**ABOUT THIS EXERCISE:** Search the records that follow and extract every line containing the string "image".

====

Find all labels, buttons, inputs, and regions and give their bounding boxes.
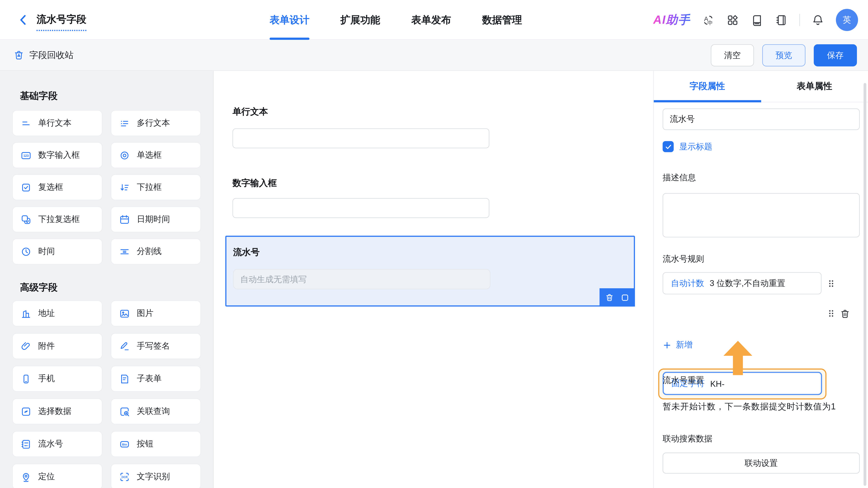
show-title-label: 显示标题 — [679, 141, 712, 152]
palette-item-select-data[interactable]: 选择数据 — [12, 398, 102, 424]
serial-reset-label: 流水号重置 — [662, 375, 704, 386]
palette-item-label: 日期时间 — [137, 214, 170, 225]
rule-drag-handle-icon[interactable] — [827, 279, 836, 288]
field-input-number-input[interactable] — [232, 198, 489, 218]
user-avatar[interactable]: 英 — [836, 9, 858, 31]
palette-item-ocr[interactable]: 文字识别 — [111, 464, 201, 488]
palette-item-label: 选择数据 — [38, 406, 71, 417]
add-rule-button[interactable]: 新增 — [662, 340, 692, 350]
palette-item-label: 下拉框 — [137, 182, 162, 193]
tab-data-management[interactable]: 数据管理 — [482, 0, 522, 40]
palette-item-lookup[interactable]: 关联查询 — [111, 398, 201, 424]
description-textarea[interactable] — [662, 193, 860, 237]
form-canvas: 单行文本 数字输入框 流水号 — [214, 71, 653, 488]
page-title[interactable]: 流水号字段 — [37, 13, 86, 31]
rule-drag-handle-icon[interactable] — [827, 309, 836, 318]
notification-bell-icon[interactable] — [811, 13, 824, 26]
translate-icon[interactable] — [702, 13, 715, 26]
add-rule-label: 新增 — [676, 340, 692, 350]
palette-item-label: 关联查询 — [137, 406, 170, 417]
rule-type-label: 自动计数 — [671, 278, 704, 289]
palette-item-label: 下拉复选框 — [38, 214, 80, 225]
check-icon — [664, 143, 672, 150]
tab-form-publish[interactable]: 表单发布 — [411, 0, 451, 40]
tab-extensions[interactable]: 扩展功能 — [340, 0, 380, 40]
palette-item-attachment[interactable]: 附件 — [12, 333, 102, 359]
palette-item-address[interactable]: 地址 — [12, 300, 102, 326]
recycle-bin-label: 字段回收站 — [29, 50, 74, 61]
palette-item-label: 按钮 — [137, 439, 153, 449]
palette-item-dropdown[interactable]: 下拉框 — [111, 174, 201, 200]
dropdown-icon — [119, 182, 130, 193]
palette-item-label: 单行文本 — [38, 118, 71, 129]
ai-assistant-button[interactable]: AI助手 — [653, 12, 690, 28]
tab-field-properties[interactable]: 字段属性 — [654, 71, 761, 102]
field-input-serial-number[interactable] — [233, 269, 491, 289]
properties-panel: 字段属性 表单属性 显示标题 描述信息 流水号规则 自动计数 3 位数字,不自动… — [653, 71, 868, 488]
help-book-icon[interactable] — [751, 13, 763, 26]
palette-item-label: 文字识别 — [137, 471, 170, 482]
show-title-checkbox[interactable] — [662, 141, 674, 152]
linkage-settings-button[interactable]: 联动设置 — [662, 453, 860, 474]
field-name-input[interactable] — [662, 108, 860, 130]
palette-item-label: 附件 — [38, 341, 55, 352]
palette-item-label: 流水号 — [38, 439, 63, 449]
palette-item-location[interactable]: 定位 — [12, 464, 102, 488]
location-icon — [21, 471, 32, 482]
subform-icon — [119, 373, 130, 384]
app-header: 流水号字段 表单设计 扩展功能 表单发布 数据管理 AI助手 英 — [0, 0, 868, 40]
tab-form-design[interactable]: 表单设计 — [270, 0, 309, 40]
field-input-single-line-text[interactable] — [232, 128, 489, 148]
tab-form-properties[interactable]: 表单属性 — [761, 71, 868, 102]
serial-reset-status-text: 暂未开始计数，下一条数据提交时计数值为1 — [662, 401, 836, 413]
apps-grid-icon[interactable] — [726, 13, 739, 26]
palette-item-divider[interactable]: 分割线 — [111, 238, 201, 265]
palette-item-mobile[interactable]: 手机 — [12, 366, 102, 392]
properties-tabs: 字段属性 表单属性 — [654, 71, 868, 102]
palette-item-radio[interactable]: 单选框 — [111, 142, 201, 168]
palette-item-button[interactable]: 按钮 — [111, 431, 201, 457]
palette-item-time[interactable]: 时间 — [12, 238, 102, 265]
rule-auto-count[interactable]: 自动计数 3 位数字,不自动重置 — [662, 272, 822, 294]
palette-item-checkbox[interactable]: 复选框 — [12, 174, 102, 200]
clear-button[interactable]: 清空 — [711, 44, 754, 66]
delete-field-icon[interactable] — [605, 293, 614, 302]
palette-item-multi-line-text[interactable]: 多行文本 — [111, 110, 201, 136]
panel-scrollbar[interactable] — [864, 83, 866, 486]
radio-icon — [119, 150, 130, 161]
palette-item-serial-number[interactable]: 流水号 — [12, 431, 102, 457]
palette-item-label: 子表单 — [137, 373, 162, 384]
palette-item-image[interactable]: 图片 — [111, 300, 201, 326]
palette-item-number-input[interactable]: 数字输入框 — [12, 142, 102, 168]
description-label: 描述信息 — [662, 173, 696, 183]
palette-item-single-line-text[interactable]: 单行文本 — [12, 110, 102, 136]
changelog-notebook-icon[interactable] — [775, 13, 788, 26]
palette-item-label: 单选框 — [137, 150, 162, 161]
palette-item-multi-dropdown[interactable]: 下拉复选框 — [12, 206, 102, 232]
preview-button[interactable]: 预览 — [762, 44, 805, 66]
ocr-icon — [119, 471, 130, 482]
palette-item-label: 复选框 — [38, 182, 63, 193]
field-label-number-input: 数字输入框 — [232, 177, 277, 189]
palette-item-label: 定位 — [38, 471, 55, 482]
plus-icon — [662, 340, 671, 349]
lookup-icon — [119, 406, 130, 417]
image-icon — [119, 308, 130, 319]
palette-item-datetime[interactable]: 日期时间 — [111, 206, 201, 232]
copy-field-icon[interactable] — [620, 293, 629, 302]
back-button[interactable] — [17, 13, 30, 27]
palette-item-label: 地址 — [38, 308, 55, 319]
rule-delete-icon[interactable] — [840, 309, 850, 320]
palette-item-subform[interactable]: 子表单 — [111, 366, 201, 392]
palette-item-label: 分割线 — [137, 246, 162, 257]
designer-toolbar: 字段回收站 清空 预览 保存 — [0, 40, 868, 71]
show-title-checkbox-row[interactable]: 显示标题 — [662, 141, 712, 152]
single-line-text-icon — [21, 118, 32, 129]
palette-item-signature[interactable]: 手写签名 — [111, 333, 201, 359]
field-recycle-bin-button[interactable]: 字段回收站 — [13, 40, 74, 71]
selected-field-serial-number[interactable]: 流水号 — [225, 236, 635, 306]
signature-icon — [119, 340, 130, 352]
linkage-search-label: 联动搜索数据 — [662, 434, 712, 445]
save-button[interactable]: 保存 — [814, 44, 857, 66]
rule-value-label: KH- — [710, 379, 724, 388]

====

**EXERCISE RESPONSE:**
palette-item-image[interactable]: 图片 — [111, 300, 201, 326]
image-icon — [119, 308, 130, 319]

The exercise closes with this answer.